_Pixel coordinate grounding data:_
====================
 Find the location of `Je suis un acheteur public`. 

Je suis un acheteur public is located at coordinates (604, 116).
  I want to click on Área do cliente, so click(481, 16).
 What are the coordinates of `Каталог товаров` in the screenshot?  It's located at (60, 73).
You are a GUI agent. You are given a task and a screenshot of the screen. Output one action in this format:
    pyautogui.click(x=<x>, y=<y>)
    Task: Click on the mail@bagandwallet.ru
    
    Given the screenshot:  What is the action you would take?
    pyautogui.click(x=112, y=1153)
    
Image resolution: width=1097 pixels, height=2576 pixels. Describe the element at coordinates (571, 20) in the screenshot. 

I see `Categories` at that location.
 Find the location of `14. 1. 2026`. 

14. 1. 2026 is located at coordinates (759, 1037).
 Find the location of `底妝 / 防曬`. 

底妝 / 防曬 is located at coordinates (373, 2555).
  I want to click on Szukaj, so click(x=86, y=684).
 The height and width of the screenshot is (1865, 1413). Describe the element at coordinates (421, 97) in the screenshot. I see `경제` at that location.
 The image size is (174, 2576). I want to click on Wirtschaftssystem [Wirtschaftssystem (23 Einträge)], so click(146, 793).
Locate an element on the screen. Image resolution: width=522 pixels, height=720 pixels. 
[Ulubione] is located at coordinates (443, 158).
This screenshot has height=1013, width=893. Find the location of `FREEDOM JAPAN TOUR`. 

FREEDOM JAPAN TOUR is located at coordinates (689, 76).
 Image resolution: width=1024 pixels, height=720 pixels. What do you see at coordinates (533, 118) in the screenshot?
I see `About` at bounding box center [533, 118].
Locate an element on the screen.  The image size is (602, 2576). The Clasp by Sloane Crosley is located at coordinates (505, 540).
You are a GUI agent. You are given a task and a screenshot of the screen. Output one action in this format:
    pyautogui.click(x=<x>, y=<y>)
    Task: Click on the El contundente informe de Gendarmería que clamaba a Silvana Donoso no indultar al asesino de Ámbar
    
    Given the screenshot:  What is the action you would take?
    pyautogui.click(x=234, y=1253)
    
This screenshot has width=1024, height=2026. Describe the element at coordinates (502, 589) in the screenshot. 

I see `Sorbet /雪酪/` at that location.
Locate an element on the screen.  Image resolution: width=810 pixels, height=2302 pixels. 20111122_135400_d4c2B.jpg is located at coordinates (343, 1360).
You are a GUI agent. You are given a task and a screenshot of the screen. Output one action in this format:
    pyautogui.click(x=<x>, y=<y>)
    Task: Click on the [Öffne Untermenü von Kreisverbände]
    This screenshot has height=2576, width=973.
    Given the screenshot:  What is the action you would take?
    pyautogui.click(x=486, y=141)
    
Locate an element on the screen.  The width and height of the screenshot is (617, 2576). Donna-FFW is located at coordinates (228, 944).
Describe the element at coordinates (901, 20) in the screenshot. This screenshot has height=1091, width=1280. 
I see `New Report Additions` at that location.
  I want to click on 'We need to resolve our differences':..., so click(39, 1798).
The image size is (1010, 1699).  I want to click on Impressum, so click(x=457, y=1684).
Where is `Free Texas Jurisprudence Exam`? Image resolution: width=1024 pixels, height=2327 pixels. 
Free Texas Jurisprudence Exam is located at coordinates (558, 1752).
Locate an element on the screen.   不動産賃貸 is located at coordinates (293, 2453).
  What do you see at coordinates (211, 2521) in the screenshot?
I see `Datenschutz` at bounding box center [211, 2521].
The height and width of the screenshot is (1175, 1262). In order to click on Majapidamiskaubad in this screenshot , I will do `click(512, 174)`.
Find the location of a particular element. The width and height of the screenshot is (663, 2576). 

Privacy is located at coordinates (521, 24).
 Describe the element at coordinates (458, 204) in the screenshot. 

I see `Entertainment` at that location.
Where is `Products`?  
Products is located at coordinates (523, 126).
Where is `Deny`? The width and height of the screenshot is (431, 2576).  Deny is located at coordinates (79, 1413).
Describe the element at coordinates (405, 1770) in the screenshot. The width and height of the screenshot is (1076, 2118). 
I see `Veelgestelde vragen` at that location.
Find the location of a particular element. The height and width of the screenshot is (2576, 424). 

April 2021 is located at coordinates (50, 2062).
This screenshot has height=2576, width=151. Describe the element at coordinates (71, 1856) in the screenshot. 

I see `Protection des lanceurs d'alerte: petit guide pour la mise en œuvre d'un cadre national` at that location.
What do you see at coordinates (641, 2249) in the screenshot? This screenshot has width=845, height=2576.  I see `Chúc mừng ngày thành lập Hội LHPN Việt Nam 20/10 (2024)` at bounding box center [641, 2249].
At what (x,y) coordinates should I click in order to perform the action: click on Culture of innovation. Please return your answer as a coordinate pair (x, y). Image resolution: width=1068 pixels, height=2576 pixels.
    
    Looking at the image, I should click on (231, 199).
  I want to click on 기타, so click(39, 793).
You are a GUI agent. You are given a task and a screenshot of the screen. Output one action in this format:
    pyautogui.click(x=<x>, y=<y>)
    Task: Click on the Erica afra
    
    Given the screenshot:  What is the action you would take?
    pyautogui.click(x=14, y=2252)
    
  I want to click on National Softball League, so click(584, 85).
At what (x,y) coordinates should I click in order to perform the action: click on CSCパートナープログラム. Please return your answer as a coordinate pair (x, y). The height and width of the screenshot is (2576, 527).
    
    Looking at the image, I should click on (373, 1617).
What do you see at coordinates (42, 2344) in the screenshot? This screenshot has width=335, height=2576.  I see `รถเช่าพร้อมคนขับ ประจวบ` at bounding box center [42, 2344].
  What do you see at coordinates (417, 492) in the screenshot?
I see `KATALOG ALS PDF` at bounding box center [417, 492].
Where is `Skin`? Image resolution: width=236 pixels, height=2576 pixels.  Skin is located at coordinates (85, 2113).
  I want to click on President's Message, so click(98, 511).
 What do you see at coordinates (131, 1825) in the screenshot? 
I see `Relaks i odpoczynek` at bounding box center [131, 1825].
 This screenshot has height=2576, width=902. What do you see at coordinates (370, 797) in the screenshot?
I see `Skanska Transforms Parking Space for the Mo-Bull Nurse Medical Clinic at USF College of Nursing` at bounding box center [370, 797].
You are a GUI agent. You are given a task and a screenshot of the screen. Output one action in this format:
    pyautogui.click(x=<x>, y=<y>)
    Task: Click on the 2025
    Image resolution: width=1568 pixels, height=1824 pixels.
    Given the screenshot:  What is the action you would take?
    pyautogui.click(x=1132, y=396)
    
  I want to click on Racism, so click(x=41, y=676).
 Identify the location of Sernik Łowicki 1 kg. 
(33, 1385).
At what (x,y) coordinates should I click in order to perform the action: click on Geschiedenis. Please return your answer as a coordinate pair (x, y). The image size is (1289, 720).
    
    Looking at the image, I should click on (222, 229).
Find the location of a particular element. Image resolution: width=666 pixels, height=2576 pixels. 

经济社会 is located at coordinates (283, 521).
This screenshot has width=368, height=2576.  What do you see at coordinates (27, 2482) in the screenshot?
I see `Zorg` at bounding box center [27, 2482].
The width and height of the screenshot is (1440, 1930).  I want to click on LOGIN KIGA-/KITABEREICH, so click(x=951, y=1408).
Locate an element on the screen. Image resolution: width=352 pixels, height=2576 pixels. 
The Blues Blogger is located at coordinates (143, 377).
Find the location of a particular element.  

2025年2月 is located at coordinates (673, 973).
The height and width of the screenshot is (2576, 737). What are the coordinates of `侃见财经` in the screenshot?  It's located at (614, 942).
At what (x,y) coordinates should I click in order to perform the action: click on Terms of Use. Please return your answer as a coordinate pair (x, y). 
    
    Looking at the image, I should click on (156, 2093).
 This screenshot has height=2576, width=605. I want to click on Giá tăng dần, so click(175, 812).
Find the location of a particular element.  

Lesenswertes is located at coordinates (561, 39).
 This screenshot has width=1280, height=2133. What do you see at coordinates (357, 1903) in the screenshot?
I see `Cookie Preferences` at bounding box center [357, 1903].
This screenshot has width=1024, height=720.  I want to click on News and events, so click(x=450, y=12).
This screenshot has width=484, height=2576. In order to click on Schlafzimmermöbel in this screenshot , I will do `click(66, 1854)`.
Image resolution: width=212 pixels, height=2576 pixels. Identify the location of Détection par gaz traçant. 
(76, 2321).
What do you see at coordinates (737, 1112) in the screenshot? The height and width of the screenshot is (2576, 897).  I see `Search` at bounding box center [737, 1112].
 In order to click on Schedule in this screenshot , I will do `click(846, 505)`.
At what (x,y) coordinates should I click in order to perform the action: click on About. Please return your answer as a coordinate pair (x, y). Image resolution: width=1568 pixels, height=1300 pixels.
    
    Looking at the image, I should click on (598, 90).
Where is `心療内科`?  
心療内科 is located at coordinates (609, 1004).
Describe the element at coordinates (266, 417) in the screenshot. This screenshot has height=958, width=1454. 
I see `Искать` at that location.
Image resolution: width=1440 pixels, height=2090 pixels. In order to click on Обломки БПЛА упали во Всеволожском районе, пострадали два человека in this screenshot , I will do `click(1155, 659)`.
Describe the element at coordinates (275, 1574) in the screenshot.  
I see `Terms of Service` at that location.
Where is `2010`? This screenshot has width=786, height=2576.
====================
Look above for the line containing "pixels, height=2327 pixels." and the line containing "The height and width of the screenshot is (1175, 1262).". Transcribe both, with the lines between them, exactly.

_YOUR RESPONSE:_
Where is `Free Texas Jurisprudence Exam`? Image resolution: width=1024 pixels, height=2327 pixels. 
Free Texas Jurisprudence Exam is located at coordinates (558, 1752).
Locate an element on the screen.   不動産賃貸 is located at coordinates (293, 2453).
  What do you see at coordinates (211, 2521) in the screenshot?
I see `Datenschutz` at bounding box center [211, 2521].
The height and width of the screenshot is (1175, 1262). In order to click on Majapidamiskaubad in this screenshot , I will do `click(512, 174)`.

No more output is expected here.